Contar con un hogar independiente, pero que tenga zonas compartidas con el resto de viviendas como la cocina o áreas de descanso. En eso se basa la vivienda colaborativa o en régimen de cohousing y eso es lo que pretende crear la Junta de Castilla y León en Aranda de Duero.
En una parcela de la calle Eugenio de Avinareta, junto a la residencia de la Sagrada Familia, se estima que se construirán 38 viviendas con una superficie útil máxima de 60 metros cuadrados, que contarán con 2 dormitorios y 2 baños. El edificio contará con zonas comunes para las viviendas de lavandería y zonas de coworking. Y existirá una zona reservada para aparcamiento de bicicletas y la cubierta será de uso comunitario para ocio y esparcimiento. No se estima necesidad de trastero, plaza de aparcamiento o sótanos.
Acaba de salir a licitación la redacción del proyecto básico por un importe de 46.755 euros y un plazo de ejecución de un mes. La intención es que las viviendas sean destinadas a alquiler social principalmente para jóvenes, una limitación que evitará que las diferencias generacionales puedan ocasionar que los individuos tengan diferentes intereses o formas de vida, lo que podrían ocasionar conflictos entre los inquilinos. Con las viviendas se pretende facilitar la emancipación de los jóvenes de una manera fácil y económica.

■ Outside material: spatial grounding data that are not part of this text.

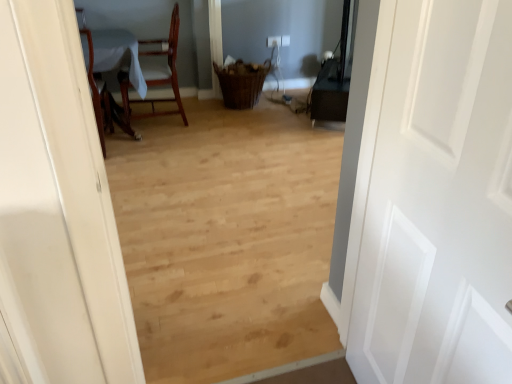 Question: Is wooden table at left shorter than white matte door at right?

Choices:
 (A) no
 (B) yes

Answer: (B)

Question: Is wooden table at left oriented away from white matte door at right?

Choices:
 (A) no
 (B) yes

Answer: (A)

Question: Is wooden table at left positioned behind white matte door at right?

Choices:
 (A) yes
 (B) no

Answer: (A)

Question: Does wooden table at left have a lesser width compared to white matte door at right?

Choices:
 (A) yes
 (B) no

Answer: (B)

Question: Is wooden table at left to the right of white matte door at right from the viewer's perspective?

Choices:
 (A) yes
 (B) no

Answer: (B)

Question: Is wooden table at left taller than white matte door at right?

Choices:
 (A) yes
 (B) no

Answer: (B)

Question: Is white matte door at right positioned far away from wooden table at left?

Choices:
 (A) no
 (B) yes

Answer: (B)

Question: Considering the relative positions of white matte door at right and wooden table at left in the image provided, is white matte door at right to the right of wooden table at left from the viewer's perspective?

Choices:
 (A) no
 (B) yes

Answer: (B)

Question: Is white matte door at right surrounding wooden table at left?

Choices:
 (A) no
 (B) yes

Answer: (A)

Question: From the image's perspective, is white matte door at right over wooden table at left?

Choices:
 (A) no
 (B) yes

Answer: (A)

Question: From the image's perspective, is white matte door at right under wooden table at left?

Choices:
 (A) no
 (B) yes

Answer: (B)

Question: Is white matte door at right smaller than wooden table at left?

Choices:
 (A) no
 (B) yes

Answer: (B)

Question: Can you confirm if wooden table at left is positioned to the left of mahogany wood chair at upper left?

Choices:
 (A) yes
 (B) no

Answer: (A)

Ahora, será el proyecto que se realice el que establezca realmente cómo van a ser esas viviendas. Y lo elaborará la empresa que resulte adjudicataria.
Una vez ejecutadas, estas viviendas estarán en disposición de formar parte del parque público de viviendas en alquiler que gestiona SOMACYL, destinándose fundamentalmente a jóvenes menores de 36 años.